# clock speed

## cf25

so my desktop chip is *supposed* to be an amd 1400.  i say it like that because i have to set it in the bios as 1050.  when i set it at 1400 it locks up every 5 minutes.  is there a way i can tell for sure?

now, i got this thing second hand, so i am second guessing it i guess.

----------

## cf25

also, while i'm asking questions...

is there a way to tell which motherboard i have?  i think its from SiS

----------

## pjp

Somewhere on the motherboard will usually have a printed model number.  

Go to SiS' website to see the model numbers so you have an idea of what 

to look for.

----------

## praxim

Funny that you should mention this...

I got an ASUS A7S333 a few months ago.  It crashed constantly during compiles the first day, then just plain froze after ten minutes after that.  This was, of course, if you ran the chip at its intended 1500 MHz- if you ran it at 1150, it crashed less, but was still unbearable.  I call ASUS, and they told me that the board was very particular about what type of RAM it would cooperate with.  They gave me a list of only three manufacturers that I should purchase RAM from.  I went out and bought some Samsung RAM, and I haven't had a problem since.

----------

## cf25

i dont know if it is related.  but promptly after i got the thing, i tried to install windows xp (its for my wife.  chill out.)  but it kept hanging on the install.  i tried every version of windows i could get my hands on, 2k, me, 98.  none would finish.  

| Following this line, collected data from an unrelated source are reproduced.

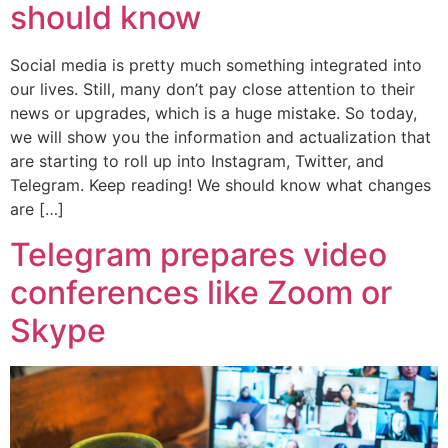
should know
Social media is pretty much something integrated into
our lives. Still, many don’t pay close attention to their
news or upgrades, which is a huge mistake. So today,
we will show you the information and actualization that
are starting to roll up into Instagram, Twitter, and
Telegram. Keep reading! We should know what changes
are […]
Telegram prepares video
conferences like Zoom or
Skype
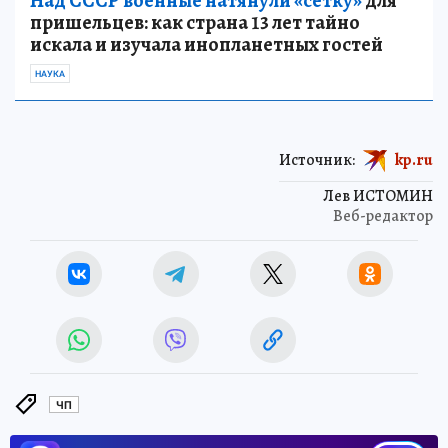
Над СССР военные натянули «сетку»
для
пришельцев: как страна 13 лет тайно
искала и изучала инопланетных гостей
НАУКА
Источник:
kp.ru
Лев ИСТОМИН
Веб-редактор
ЧП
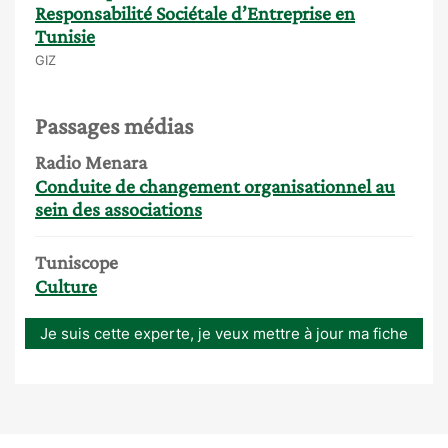
Responsabilité Sociétale d’Entreprise en
Tunisie
GIZ
Passages médias
Radio Menara
Conduite de changement organisationnel au
sein des associations
Tuniscope
Culture
Je suis cette experte, je veux mettre à jour ma fiche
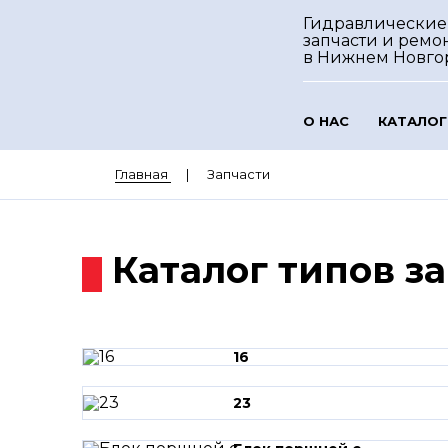
Гидравлические
запчасти и ремо
в Нижнем Новго
О НАС
КАТАЛОГ
Главная
Запчасти
Каталог типов з
16
23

i finally figured out that something had gone wrong with my ram.  i went out and bought a new chip and walla!  it installed fine.  

now that you say that though, i wonder if it could have fried my ram because it was running at 1400 then.  if i can ever figure out what kind of mobo i have, i'll have to check that out.

----------

## pjp

If the processor is truly rated for '1400', it shouldn't be an issue.  I have heard some time ago 

that some CPU's were being overclocked and resold as a higher MHz CPU.  Don't most CPU's 

have their rating on them from the MFG?

----------

## fghellar

A side note, just in case...

The AMD Athlon XP processors are identified by numbers, e.g. Athlon XP1800, but these numbers aren't the actual clock speed they run at. The Athlon XP1800 model runs at 1500 MHz.

----------

## arkane

I didn't think you could "fry" your ram by running the processor too high?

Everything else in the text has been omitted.